Looking back, the next step seems to have been almost obligatory: the spices add the missing sense of smell. Indeed, in this series of works, the spices have become the starting point for Aliki’s luminous and generous forms, and each one has been chosen for the emotive potential that Eastern tradition has attributed to it, from pepper in all its shades of black, green, red, and white, to saffron, cardamom, and cumin. But Aliki’s creativity reaches its maximum in the objects that were invented as a result of all this. The three-dimensional flower-object, a creation of hand-shaped coloured resin sustained by stainless steel piano wires illuminated with LEDs, enters both as a functional and a symbolic element, pigments and spices being its primary components.These objects might find their place in the home as part of the furnishing, but also as works in themselves, as examples of creativity. On this occasion Aliki’s LED-lit “Zaff” is placed in such a way as to underline a synaesthetic quality. This is a quality that has ancient roots and which, during the twentieth century, was useful in finding points of contact above all between sound and colour, but also by building invisible bridges between feeling, sight, and hearing, as is attested to by the work of such artists as Laszlo Moholy Nagy, Luigi Veronesi, Vassily Kandinsky, Arnold Schoenberg, Marcel Duchamp, and Bruno Munari. It is not by chance that one of the installations by Aliki has been bought by the Palazzo Forti Modern Art Gallery in Verona in order to be placed in a contemporary pedagogical context.

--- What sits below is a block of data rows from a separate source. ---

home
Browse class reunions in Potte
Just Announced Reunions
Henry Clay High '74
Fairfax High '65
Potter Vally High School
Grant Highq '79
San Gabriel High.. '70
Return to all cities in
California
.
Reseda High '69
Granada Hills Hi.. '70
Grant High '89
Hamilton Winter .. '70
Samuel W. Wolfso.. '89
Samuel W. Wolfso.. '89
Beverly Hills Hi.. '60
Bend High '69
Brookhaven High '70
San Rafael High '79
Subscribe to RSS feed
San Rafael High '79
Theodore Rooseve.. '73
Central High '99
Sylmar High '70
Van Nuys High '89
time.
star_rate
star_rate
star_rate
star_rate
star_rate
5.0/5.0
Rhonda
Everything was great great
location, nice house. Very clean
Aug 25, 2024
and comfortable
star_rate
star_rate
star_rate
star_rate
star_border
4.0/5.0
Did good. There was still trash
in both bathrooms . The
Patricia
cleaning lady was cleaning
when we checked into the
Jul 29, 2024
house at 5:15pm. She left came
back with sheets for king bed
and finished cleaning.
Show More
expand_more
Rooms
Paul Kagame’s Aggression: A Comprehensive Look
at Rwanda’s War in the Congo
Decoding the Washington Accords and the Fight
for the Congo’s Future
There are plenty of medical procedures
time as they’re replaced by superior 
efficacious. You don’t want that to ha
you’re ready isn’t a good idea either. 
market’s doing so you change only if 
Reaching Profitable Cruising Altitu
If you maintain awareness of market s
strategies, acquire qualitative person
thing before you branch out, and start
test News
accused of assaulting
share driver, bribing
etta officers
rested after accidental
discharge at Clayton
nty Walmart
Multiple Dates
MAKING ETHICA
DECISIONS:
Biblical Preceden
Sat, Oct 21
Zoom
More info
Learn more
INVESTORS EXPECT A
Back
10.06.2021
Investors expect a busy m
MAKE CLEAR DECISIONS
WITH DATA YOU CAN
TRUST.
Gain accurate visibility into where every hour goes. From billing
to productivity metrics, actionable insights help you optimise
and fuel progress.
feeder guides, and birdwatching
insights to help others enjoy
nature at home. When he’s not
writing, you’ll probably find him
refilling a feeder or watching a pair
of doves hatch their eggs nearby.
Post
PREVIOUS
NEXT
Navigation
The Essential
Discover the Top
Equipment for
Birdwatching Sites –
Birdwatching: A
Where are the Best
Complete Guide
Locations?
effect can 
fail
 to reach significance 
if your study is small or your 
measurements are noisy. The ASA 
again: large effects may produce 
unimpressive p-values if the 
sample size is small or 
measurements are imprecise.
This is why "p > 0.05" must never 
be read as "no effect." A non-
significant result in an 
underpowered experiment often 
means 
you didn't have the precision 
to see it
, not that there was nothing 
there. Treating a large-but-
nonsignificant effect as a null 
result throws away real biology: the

Recently the tendency of artists to search for an all-embracing involvement of the senses has become more insistent. A 1987 installation by James Turrell was shown in 2001 in an exhibition at the Gran Guardia building in Verona titled “The Perception of Space” (Minimal Art from the New York Panza Collection), curated by G. Cortenova and G. Panza di Biumo. Here the viewer was obliged to lose himself in darkness in order to discover surprising perceptive qualities, from sight to feeling, as a result of being deceived by the extension of space and the kind of material that enveloped him. More in harmony with Aliki’s ideas was the room in the Corderie dell’Arsenale at the 2001 Venice Biennale which Ernesto Neto filled with disturbing transparent bags hanging from the ceiling. These made an intense impression by their physically perceptible scent, above all that of mushrooms suspended upside-down. This installation was also chosen by the Merce Cunningham dance company as the ideal scenery for exalting the language of bodies and sounds–in this case– scents.